(Records excerpted from a collection)
* * * * *
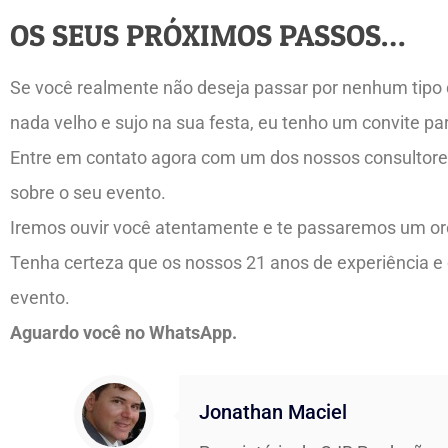
OS SEUS PRÓXIMOS PASSOS…
Se você realmente não deseja passar por nenhum tipo de
nada velho e sujo na sua festa, eu tenho um convite par
Entre em contato agora com um dos nossos consultore
sobre o seu evento.
Iremos ouvir você atentamente e te passaremos um orç
Tenha certeza que os nossos 21 anos de experiência e c
evento.
Aguardo você no WhatsApp.
Jonathan Maciel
* * * * *
[TASK DETAILS]: Word-for-word output of every record is needed, with images omitted.

[TASK RESPONSE]:
OS SEUS PRÓXIMOS PASSOS…
Se você realmente não deseja passar por nenhum tipo de
nada velho e sujo na sua festa, eu tenho um convite par
Entre em contato agora com um dos nossos consultore
sobre o seu evento.
Iremos ouvir você atentamente e te passaremos um orç
Tenha certeza que os nossos 21 anos de experiência e c
evento.
Aguardo você no WhatsApp.
Jonathan Maciel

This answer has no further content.